As opposed to the previous state of affairs where the MLS was just a resting place for the super stars who were winding down their careers, its fast becoming a reliable source for budding talent. We are seeing young soccer players from communities which were never really known for the game, coming in and stealing the show.
— Dennis Takaendesa, FirstTouch Africa

It came as a surprise particularly to outsiders as quite a number of the Major League Soccer groomed players began to make inroads to some of the perceived best leagues in the world, or at least being linked with such moves. Soccer in the United States is yet to be celebrated as much as in other territories and continents but the effort put by organisers, extra hours shifted in by players and the passion contributed by the most passionate of fans is starting to pay dividends.

Chris Richards #34 of Bayern Munich defends Riyad Mahrez #26 of Manchester City during the first half of the International Champions Cup at Hard Rock Stadium on July 28, 2018 in Miami, Florida.  (July 27, 2018 - Source: Michael Reaves/Getty Images North America)

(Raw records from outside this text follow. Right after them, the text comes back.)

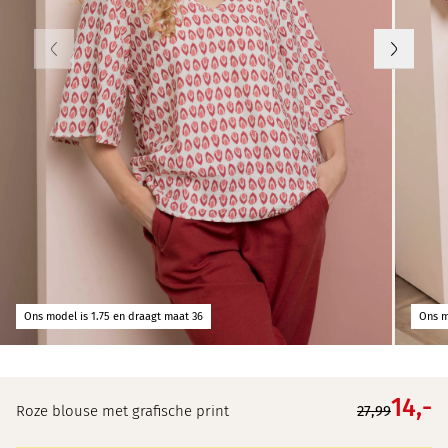
Ons model is 1.75 en draagt maat 36
Ons m
14,
-
Roze blouse met grafische print
27,99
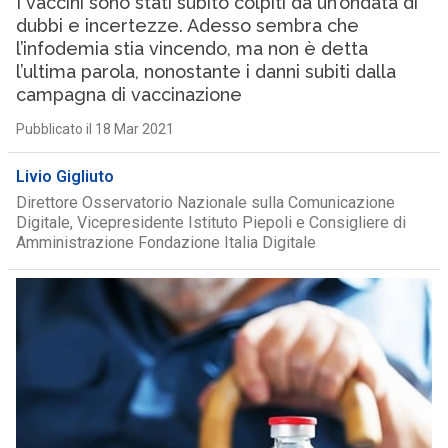
I vaccini sono stati subito colpiti da un’ondata di
dubbi e incertezze. Adesso sembra che
l’infodemia stia vincendo, ma non è detta
l’ultima parola, nonostante i danni subiti dalla
campagna di vaccinazione
Pubblicato il 18 Mar 2021
Livio Gigliuto
Direttore Osservatorio Nazionale sulla Comunicazione
Digitale, Vicepresidente Istituto Piepoli e Consigliere di
Amministrazione Fondazione Italia Digitale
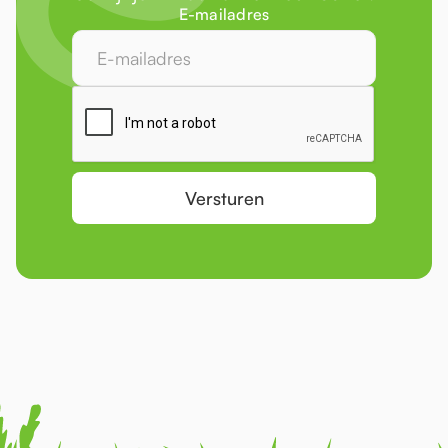
E-mailadres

Chris Richards #34 of Bayern Munich defends Riyad Mahrez #26 of Manchester City during the first half of the International Champions Cup at Hard Rock Stadium on July 28, 2018 in Miami, Florida.

(July 27, 2018 - Source: Michael Reaves/Getty Images North America)

As opposed to the previous state of affairs where the MLS was just a resting place for the super stars who were winding down their careers, its fast becoming a reliable source for budding talent. We are seeing young soccer players from communities which were never really known for the game, coming in and stealing the show. Individuals from the Caribbean Islands, Africans and the CONCACAF in general are fast using the MLS as a platform to grow and even possibly transiting to the “soccer capital of the world,” which in my opinion is Europe. We saw individuals such as Venezuela’s Josef Martinez who has apparently gotten his big break at a later age but doing so with much grace and elegance. The 25-year-old banged 35 MLS goals and registered 6 assists in only 39 appearances, that kind of record stands out anywhere around the world. He is just annoyingly prolific and capped the year by winning the MVP award, ahead of the heralded Zlatan Ibrahimovic or Wayne Rooney. Martinez is not the least of them, other players such as the 24-year-old playmaker, Paraguayan Miguel Almiron who was his partner in crime has since been linked to a host of premier league clubs including the Arsenal. Two 18-year-olds namely Canadian footballer, Alphonso Davies of Ghanaian origin and USA’s Chris Richards have already escaped the grasp of Vancouver Whitecaps and FC Dallas respectively, captured by German champions in Bayern Munich.

For the most part, the MLS had been used to receiving stars and now they seemingly have to quickly adjust to giving out. It will be interesting to see how that pans out. If you ask me, it’s a very much welcome development.